Given records:
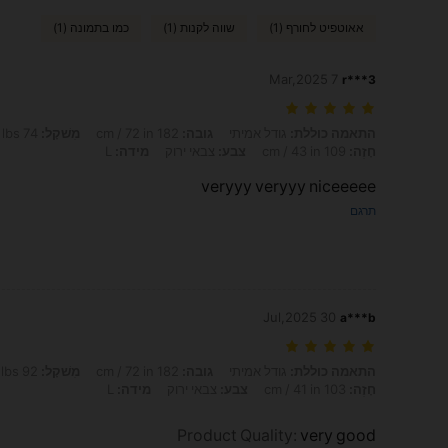
אאוטפיט לחורף (1)
שווה לקנות (1)
כמו בתמונה (1)
7 Mar,2025
r***3
התאמה כוללת: גודל אמיתי, גובה: 182 cm / 72 in, מִשׁקָל: 74 kg / 163 lbs, מָתנַיִם: 107 cm / 42 in, מוֹתֶן: 94 cm / 37 in, חָזֶה: 109 cm / 43 in, צבע: צבאי ירוק, מידה: L
התאמה כוללת:
גודל אמיתי
גובה:
182 cm / 72 in
מִשׁקָל:
74 kg / 163 lbs
חָזֶה:
109 cm / 43 in
צבע:
צבאי ירוק
מידה:
L
veryyy veryyy niceeeee
תרגם
30 Jul,2025
a***b
התאמה כוללת: גודל אמיתי, גובה: 182 cm / 72 in, מִשׁקָל: 92 kg / 203 lbs, מָתנַיִם: 100 cm / 39 in, מוֹתֶן: 100 cm / 39 in, חָזֶה: 103 cm / 41 in, צבע: צבאי ירוק, מידה: L
התאמה כוללת:
גודל אמיתי
גובה:
182 cm / 72 in
מִשׁקָל:
92 kg / 203 lbs
חָזֶה:
103 cm / 41 in
צבע:
צבאי ירוק
מידה:
L
Product Quality
:
very good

Assignment: Word for word, return the material above, but drop the pictures.

Written reply:
אאוטפיט לחורף (1)
שווה לקנות (1)
כמו בתמונה (1)
7 Mar,2025
r***3
התאמה כוללת: גודל אמיתי, גובה: 182 cm / 72 in, מִשׁקָל: 74 kg / 163 lbs, מָתנַיִם: 107 cm / 42 in, מוֹתֶן: 94 cm / 37 in, חָזֶה: 109 cm / 43 in, צבע: צבאי ירוק, מידה: L
התאמה כוללת:
גודל אמיתי
גובה:
182 cm / 72 in
מִשׁקָל:
74 kg / 163 lbs
חָזֶה:
109 cm / 43 in
צבע:
צבאי ירוק
מידה:
L
veryyy veryyy niceeeee
תרגם
30 Jul,2025
a***b
התאמה כוללת: גודל אמיתי, גובה: 182 cm / 72 in, מִשׁקָל: 92 kg / 203 lbs, מָתנַיִם: 100 cm / 39 in, מוֹתֶן: 100 cm / 39 in, חָזֶה: 103 cm / 41 in, צבע: צבאי ירוק, מידה: L
התאמה כוללת:
גודל אמיתי
גובה:
182 cm / 72 in
מִשׁקָל:
92 kg / 203 lbs
חָזֶה:
103 cm / 41 in
צבע:
צבאי ירוק
מידה:
L
Product Quality
:
very good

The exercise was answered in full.